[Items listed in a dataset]
· · · · ·

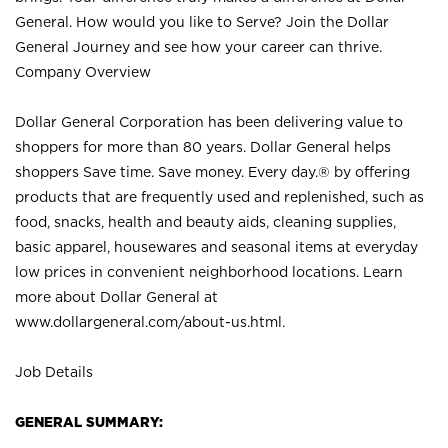
General. How would you like to Serve? Join the Dollar
General Journey and see how your career can thrive.
Company Overview
Dollar General Corporation has been delivering value to
shoppers for more than 80 years. Dollar General helps
shoppers Save time. Save money. Every day.® by offering
products that are frequently used and replenished, such as
food, snacks, health and beauty aids, cleaning supplies,
basic apparel, housewares and seasonal items at everyday
low prices in convenient neighborhood locations. Learn
more about Dollar General at
www.dollargeneral.com/about-us.html
.
Job Details
GENERAL SUMMARY:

· · · · ·

Give the count of lines in the entries above that hold the word "more", with no other words.

2